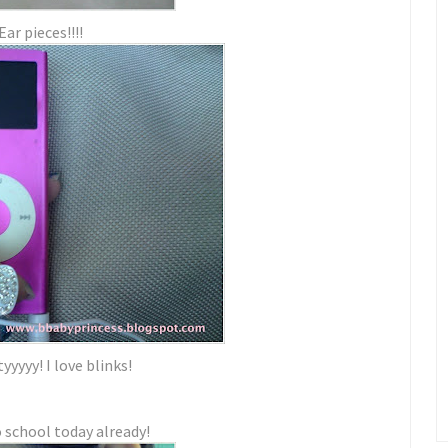
Ear pieces!!!!
yyyy! I love blinks!
 school today already!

- _What you will do_
Without including any pictures, print all of the material exactly as given.

- _Task solution_
Ear pieces!!!!
yyyy! I love blinks!
 school today already!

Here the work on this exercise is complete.